Harmful Sexual Behaviours between children

Increasing reports of harmful sexual behaviour between children – particularly within Victorian schools, universities and residential colleges – have highlighted the need to raise awareness of strategies that should be adopted by organisations to effectively prevent and respond to harmful sexual behaviours.

Moores Practice Leader, Skye Rose, recently presented on navigating practical issues and recent legal developments in relation to harmful sexual behaviours between children. We have summarised the key takeaways below. You can also view the webinar recording here.

Harmful and problematic sexual behaviours

Harmful sexual behaviour refers to a full spectrum of sexual behavioural problems in children and young people. The term ‘problematic sexual behaviours’ refers to behaviours that fall outside the normal or age-appropriate range for younger children, and which may only harm the child exhibiting the behaviours.

These behaviours include excessive self-stimulation, sexual approaches to adults and obsessive interests in pornography.

The Royal Commission found that aspects of institutional cultures may contribute to children exhibiting harmful sexual behaviours, including physical and emotional abuse and neglect, and hierarchical structures where children held power over other children.

Recent updates to law

There have been a number of legislative updates relevant to harmful and problematic sexual conduct between children.

In Victoria, New South Wales and the Australian Capital Territory, it is a criminal offence to intentionally produce, distribute or threaten to distribute an intimate image or video of another person. The penalty is up to three years imprisonment. Similar offences arise in Queensland, Northern Territory, South Australia, Tasmania and Western Australia.

The Online Safety Act 2021 also enables the eSafety Commission to issue a civil penalty order of 500 penalty units (currently $137,500) where a person posts or threatens to post, an intimate image.[1]

Affirmative consent models have now been introduced in all states and territories across Australia, shifting the onus of proving consent onto perpetrators of sexual violence, rather than victim-survivors  This means that there must be free or free and voluntary agreement to a sexual activity, and the person needs to reasonably believe that another person is consenting to an act.

The commencement of these reforms varies from state to state, with some having delayed commencement which will not take effect until later this year. 

Every Australian jurisdiction has a statutory definition of ‘consent’. These definitions are relatively similar either referring to “free agreement” (Victoria and Tasmania), “free and voluntary agreement” (NSW, SA, NT the ACT) or “consent freely and voluntarily given” (Queensland and WA).

In the “affirmative consent” jurisdictions of Tasmania, the ACT, Victoria and NSW a person cannot be said to have reasonable grounds to believe that there was consent if that person fails to say or do anything to ascertain whether or not the other person consents.

The age of the child may also affect whether they can lawfully consent to the sexual activity.

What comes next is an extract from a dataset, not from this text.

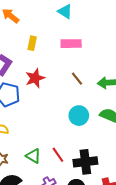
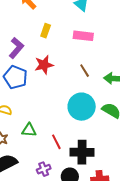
cyan circle: (79, 116) -> (82, 107), size x1.4
green triangle: (33, 156) -> (29, 130), moved, turned -35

Organisations that work with children and young people should consider whether and how they should inform them of these changes, consistent with their obligations under relevant Child Safe Standards and the National Principles for Child Safe Organisations. Schools in Victoria should also consider their obligations to provide students with information about their rights and responsibilities under the Ministerial Order 1359.

An article outlining Victoria’s affirmative consent laws is available here.

Organisation’s duties

1. Duty of Care

Organisations may owe a duty of care to children beyond the boundaries of the physical premises and out of hours activities such as camps, excursions and other events.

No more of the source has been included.